• **Your instructions**: Only the lines from the line with "изменения в Уставе. Таким образ" through the end of the records belong in your reply, copied exactly, with every picture left out.

:: Records for processing ::

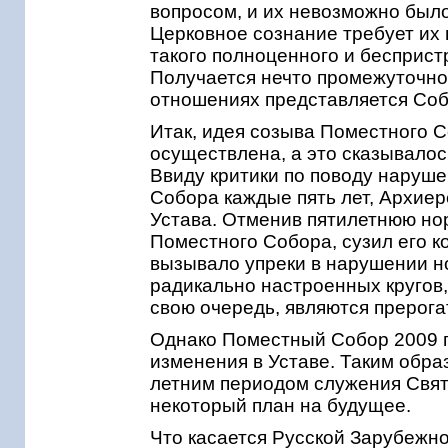
вопросом, и их невозможно был
Церковное сознание требует их 
такого полноценного и бесприст
Получается нечто промежуточно
отношениях представляется Соб
Итак, идея созыва Поместного 
осуществлена, а это сказывало
Ввиду критики по поводу наруш
Собора каждые пять лет, Архиер
Устава. Отменив пятилетнюю нор
Поместного Собора, сузил его к
вызывало упреки в нарушении н
радикально настроенных кругов,
свою очередь, являются прерог
Однако Поместный Собор 2009 г. 
изменения в Уставе. Таким образ
летним периодом служения Свят
некоторый план на будущее.
Что касается Русской Зарубежн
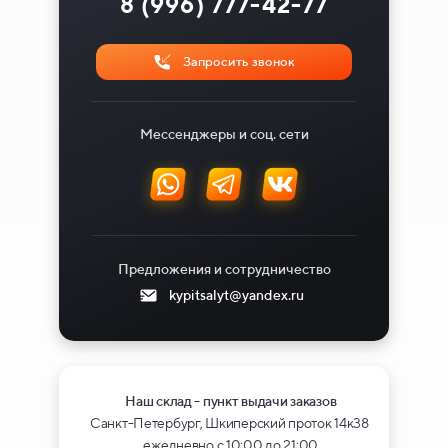
8 (996) 777-42-77
Запросить звонок
Мессенджеры и соц. сети
Предложения и сотрудничество
kypitsalyt@yandex.ru
Наш склад - пункт выдачи заказов
Санкт-Петербург, Шкиперский проток 14к38
ежедневно с 10:00 до 21:00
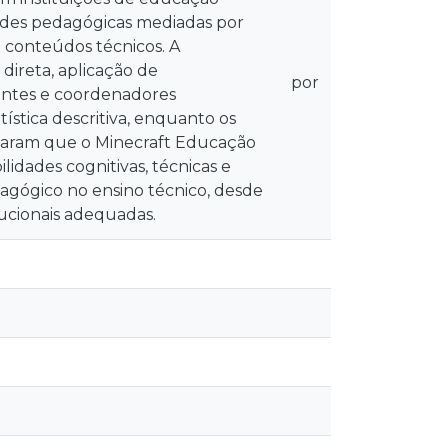
idades pedagógicas mediadas por
e conteúdos técnicos. A
ireta, aplicação de
por
entes e coordenadores
ística descritiva, enquanto os
dicaram que o Minecraft Educação
dades cognitivas, técnicas e
agógico no ensino técnico, desde
ucionais adequadas.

:::

• **Solution to this problem**:
изменения в Уставе. Таким образ
летним периодом служения Свят
некоторый план на будущее.
Что касается Русской Зарубежн
8 (996) 777-42-77
Запросить звонок
Мессенджеры и соц. сети
Предложения и сотрудничество
kypitsalyt@yandex.ru
Наш склад - пункт выдачи заказов
Санкт-Петербург, Шкиперский проток 14к38
ежедневно с 10:00 до 21:00
idades pedagógicas mediadas por
e conteúdos técnicos. A
ireta, aplicação de
por
entes e coordenadores
ística descritiva, enquanto os
dicaram que o Minecraft Educação
dades cognitivas, técnicas e
agógico no ensino técnico, desde
ucionais adequadas.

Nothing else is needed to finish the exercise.